Imagine you have a project manager who reports to another manager, and that manager then reports to the CEO. The CEO might be in his position because he can control middle management by playing them against each other. This is usually done by setting up a system in which each of the company's departments cannot run a project independently but require upper management’s control and coordination. For example, if you have a situation with four departments (sales, marketing, support, development), the development department cannot sell a product without marketing or support. Each of those four departments has to interact. But if their only connection point is upper management, then project coordination has to go through upper management or even the CEO. Of course, the advantage for the CEO is being able to control those four departments easily. They are not running amok and doing their own thing.

Dictatorships

And this is similar to what you see in dictatorships. Usually, our image of dictatorships is that they are hierarchical, with someone powerful at the top and then a pyramid downward, and it's very neatly structured. But in reality, you always have a situation where one part of this pyramid cannot act without the other because they have to go through the person at the top, e.g., the president. And this, in turn, is the foundation of the president's power. So it's a central figure, and without that figure, the parts cannot act.

You see the situation further down in the hierarchy. If you have one indispensable person without whom you cannot talk to customers or another department, you will run into problems. Think about that person going on vacation. Should he or she have to provide a telephone number for emergency contact, or should you set up your team so individual team members can make decisions?

Independence vs. Control

You will find conflict between independence and control in companies and political structures. In the current conflict in Ukraine, you have commands coming from Putin down to the generals and oligarchs and "middle management." Can the individual commanders say “No”? Take a look at this clip and judge the relationship between Putin and his spy chief:

I mean, even if the spy chief had the power to say no, he is powerless because he would have to coordinate with other departments to do anything effective, such as commanding an army. And in the hierarchical structure of the Russian government, his only option is doing it through Putin. This also applies to branches of the military. For example, you have the Air Force, Navy, and Army. If each commanding general has to go through the Commander in Chief to coordinate land-, air-, and sea-based units, this becomes quickly ineffective.
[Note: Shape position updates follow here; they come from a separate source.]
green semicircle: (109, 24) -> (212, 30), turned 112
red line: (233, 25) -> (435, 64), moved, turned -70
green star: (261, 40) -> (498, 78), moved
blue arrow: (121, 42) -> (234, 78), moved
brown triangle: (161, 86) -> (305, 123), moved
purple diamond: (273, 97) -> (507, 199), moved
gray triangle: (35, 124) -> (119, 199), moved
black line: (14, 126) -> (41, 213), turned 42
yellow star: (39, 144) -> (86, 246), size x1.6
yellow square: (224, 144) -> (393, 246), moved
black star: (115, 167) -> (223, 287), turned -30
Politically, of course, the big advantage of this constellation is that these generals cannot coordinate a coup. But on the other hand, you have the situation that each branch of the military cannot act in a coordinated way. Also, the president might have to withhold some information simply to control those individual branches of the military or even individual parts of the Army, increasing the risk for mistakes. In WWII, while the US's and UK’s army structure was  very hierarchical, each commander could act independently. Of course, there is always the need for some coordination, but each commander individually could plan operations on his own. 
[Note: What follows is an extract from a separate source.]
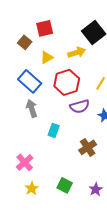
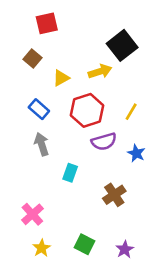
red square: (45, 28) -> (47, 23), moved
blue rectangle: (30, 81) -> (39, 109), size x0.7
The same applies to companies. So whenever you see in a company that you have to ask your superiors who then have to ask their superiors to really execute a project from beginning to end, then you have a massive slowdown and you have a mis-distribution of information. In such a situation, the team who is working on the project or who is in direct communication with the customer has a better view of the actual problem in the company. This is the same with individual Army units: they have a better view of the situation on the battlefield than the president far away at home. 

A Culture of Distrust

Another problem arises from the company’s culture, especially if you have a leadership style that is very hierarchical and suppressive. In such a setup, you don't meet your middle management or your team on the same level; people will tend to agree instead of argue with you. That means that the information they provide to you will be skewed toward your existing expectations. At first sight, this sounds great because people will act in the way you desire. But this also means that, for example, they will make things look better than they actually are. Or they may add a buffer to their estimates. They will tell you the project will take nine months while they estimate it will take six, simply because they fear the repercussions if they deliver too late. So, whatever data you receive in this position of power, you can't really trust. Thus, decisions you make will be based on factually wrong data. Beautified reports from the teams will cause your decisions to no longer reflect reality.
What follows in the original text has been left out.